Shirley Valentine Gave This Talented Actress a Character to Equal Her Ability. She Embraced It with Style and Delight
In the 1970s, Pauline Collins rose as a smart, funny, and cherubically sexy performer. She became a familiar celebrity on both sides of the sea thanks to the blockbuster UK television series Upstairs, Downstairs, which was the Downton Abbey of its day.
She played Sarah, a bold but fragile servant with a questionable history. Her character had a relationship with the handsome chauffeur Thomas, portrayed by Collins’s actual spouse, the actor John Alderton. This turned into a on-screen partnership that viewers cherished, continuing into follow-up programs like Thomas & Sarah and No, Honestly.
The Highlight of Brilliance: The Shirley Valentine Film
Yet the highlight of her career came on the big screen as Shirley Valentine. This freeing, naughty-but-nice story set the stage for later hits like the Calendar Girls film and the Mamma Mia series. It was a buoyant, humorous, bright story with a excellent role for a mature female lead, broaching the theme of female sexuality that was not limited by traditional male perspectives about demure youth.
Her portrayal of Shirley anticipated the new debate about perimenopause and women who won’t resign themselves to fading into the background.

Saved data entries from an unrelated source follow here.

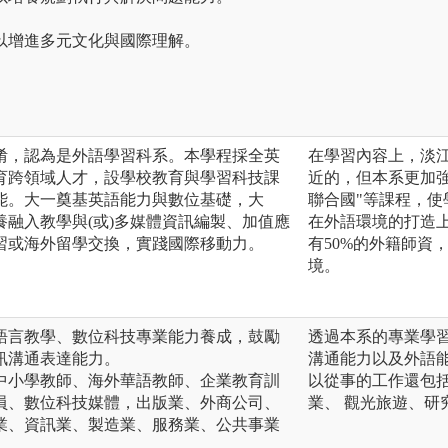
以增進多元文化與國際理解。
淆，認為是外語學習科系。本學程採全英
在學習內容上，淡
育跨領域人才，設學校教育與學習科技課
近的，但本系更加強
能。大一奠基英語能力與數位基礎，大
聯合國"等課程，使
融入教學與(或)多媒體資訊編製、加值應
在外語環境的打造
習或海外留學交換，實踐國際移動力。
有50%的外籍師資
境。
語言教學、數位科技專業能力養成，鼓勵
透過本系的專業學
訊溝通表達能力。
溝通能力以及外語
中小學教師、海外華語教師、企業教育訓
以從事的工作還包
員、數位科技媒體，出版業、外商公司、
業、 觀光旅遊、研
業、資訊業、製造業、服務業、公共事業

Originating on Stage to Film
The story began from Collins performing the starring part of a lifetime in playwright Willy Russell's 1986 theater production: the play Shirley Valentine, the desiring and unanticipatedly erotic ordinary woman lead of an getaway midlife comedy.

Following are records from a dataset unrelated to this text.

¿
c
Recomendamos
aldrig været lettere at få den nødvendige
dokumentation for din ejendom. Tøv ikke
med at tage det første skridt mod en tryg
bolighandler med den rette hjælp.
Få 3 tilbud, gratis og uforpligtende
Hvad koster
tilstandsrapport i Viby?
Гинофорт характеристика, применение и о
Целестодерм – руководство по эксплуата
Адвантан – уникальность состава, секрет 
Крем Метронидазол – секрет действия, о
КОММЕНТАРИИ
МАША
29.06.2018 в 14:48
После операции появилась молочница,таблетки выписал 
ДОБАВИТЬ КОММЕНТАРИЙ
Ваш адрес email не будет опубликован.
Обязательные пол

She turned into the star of London theater and Broadway and was then successfully selected in the blockbuster movie adaptation. This largely followed the similar transition from theater to film of actress Julie Walters in Russell’s stage work from 1980, Educating Rita.
The Story of Shirley's Journey
The film's protagonist is a practical wife from Liverpool who is tired with daily routine in her middle age in a dull, uninspired place with monotonous, unimaginative folk. So when she gets the possibility at a complimentary vacation in Greece, she grabs it with both hands and – to the amazement of the dull British holidaymaker she’s accompanied by – continues once it’s ended to live the authentic life away from the tourist compound, which means a delightfully passionate fling with the mischievous local, Costas, acted with an outrageous mustache and accent by the performer Tom Conti.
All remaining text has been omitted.